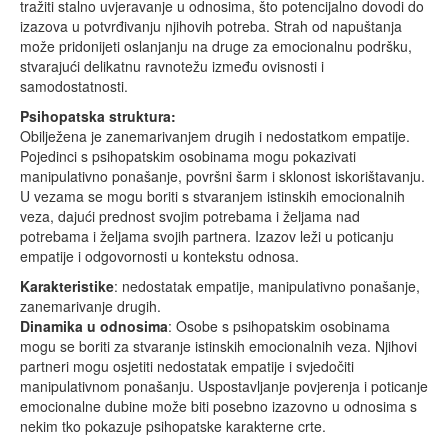
tražiti stalno uvjeravanje u odnosima, što potencijalno dovodi do
izazova u potvrđivanju njihovih potreba. Strah od napuštanja
može pridonijeti oslanjanju na druge za emocionalnu podršku,
stvarajući delikatnu ravnotežu između ovisnosti i
samodostatnosti.
Psihopatska struktura:
Obilježena je zanemarivanjem drugih i nedostatkom empatije.
Pojedinci s psihopatskim osobinama mogu pokazivati
manipulativno ponašanje, površni šarm i sklonost iskorištavanju.
U vezama se mogu boriti s stvaranjem istinskih emocionalnih
veza, dajući prednost svojim potrebama i željama nad
potrebama i željama svojih partnera. Izazov leži u poticanju
empatije i odgovornosti u kontekstu odnosa.
Karakteristike
: nedostatak empatije, manipulativno ponašanje,
zanemarivanje drugih.
Dinamika u odnosima
: Osobe s psihopatskim osobinama
mogu se boriti za stvaranje istinskih emocionalnih veza. Njihovi
partneri mogu osjetiti nedostatak empatije i svjedočiti
manipulativnom ponašanju. Uspostavljanje povjerenja i poticanje
emocionalne dubine može biti posebno izazovno u odnosima s
nekim tko pokazuje psihopatske karakterne crte.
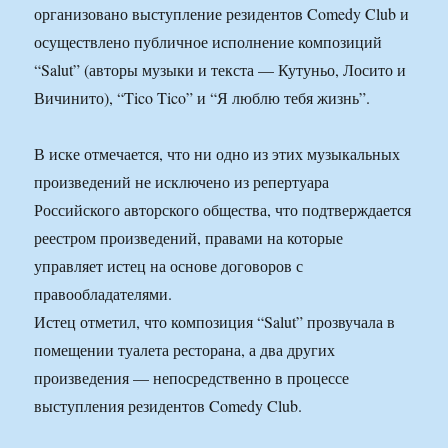
организовано выступление резидентов Comedy Club и
осуществлено публичное исполнение композиций
“Salut” (авторы музыки и текста — Кутуньо, Лосито и
Вичинито), “Tico Tico” и “Я люблю тебя жизнь”.
В иске отмечается, что ни одно из этих музыкальных
произведений не исключено из репертуара
Российского авторского общества, что подтверждается
реестром произведений, правами на которые
управляет истец на основе договоров с
правообладателями.
Истец отметил, что композиция “Salut” прозвучала в
помещении туалета ресторана, а два других
произведения — непосредственно в процессе
выступления резидентов Comedy Club.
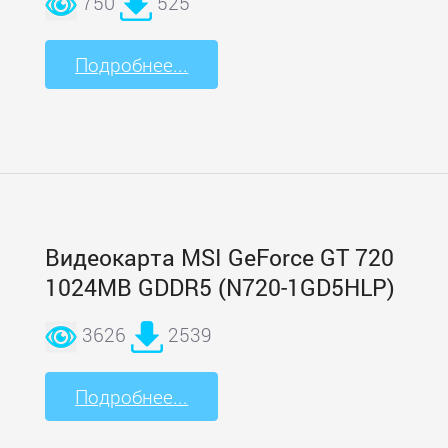
750
525
Подробнее...
Видеокарта MSI GeForce GT 720
1024MB GDDR5 (N720-1GD5HLP)
3626
2539
Подробнее...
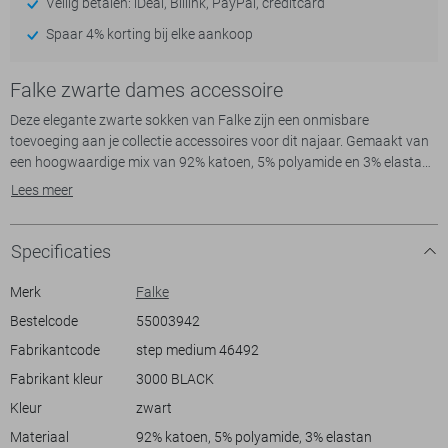
Veilig betalen: iDeal, Billink, PayPal, creditcard
Spaar 4% korting bij elke aankoop
Falke zwarte dames accessoire
Deze elegante zwarte sokken van Falke zijn een onmisbare
toevoeging aan je collectie accessoires voor dit najaar. Gemaakt van
een hoogwaardige mix van 92% katoen, 5% polyamide en 3% elastan,
bieden ze een comfortabele en ademende pasvorm. De sokken
Lees meer
hebben een korte lengte en een regular fit die naadloos onder elke
outfit past. Dankzij het subtiele anti-slip systeem blijven ze goed op
hun plek, zelfs tijdens drukke dagen.
Specificaties
Met hun casual stijl zijn deze Falke sokken perfect voor zowel
dagelijkse situaties als voor een casual weekendlook. Of je nu een
Merk
Falke
lange werkdag voor de boeg hebt of een ontspannen dag thuis, deze
Bestelcode
55003942
sokken bieden het comfort en de ondersteuning die je nodig hebt.
Fabrikantcode
step medium 46492
Combineer ze met je favoriete sneakers of loafers voor een
onzichtbare, nette look. Hun zachte materiaal en fijne afwerking
Fabrikant kleur
3000 BLACK
Kleur
zwart
Meer informatie:
Materiaal
92% katoen, 5% polyamide, 3% elastan
Sokken mogen alleen geretourneerd worden indien ongeopend in de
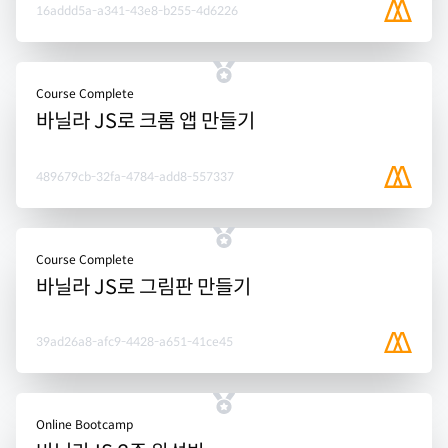
16addd5a-a341-43e8-b255-4d6226
Course Complete
바닐라 JS로 크롬 앱 만들기
489679cb-32fa-4784-add8-557337
Course Complete
바닐라 JS로 그림판 만들기
39ad26a8-afc9-4428-a651-41ce45
Online Bootcamp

====================

WHAT YOU SHOULD DO – Look above for the line containing "step medium 46492", then retype it and each line after it to the end of the records, exactly and without pictures.

EXPECTED OUTPUT –
step medium 46492
Combineer ze met je favoriete sneakers of loafers voor een
onzichtbare, nette look. Hun zachte materiaal en fijne afwerking
Fabrikant kleur
3000 BLACK
Kleur
zwart
Meer informatie:
Materiaal
92% katoen, 5% polyamide, 3% elastan
Sokken mogen alleen geretourneerd worden indien ongeopend in de
16addd5a-a341-43e8-b255-4d6226
Course Complete
바닐라 JS로 크롬 앱 만들기
489679cb-32fa-4784-add8-557337
Course Complete
바닐라 JS로 그림판 만들기
39ad26a8-afc9-4428-a651-41ce45
Online Bootcamp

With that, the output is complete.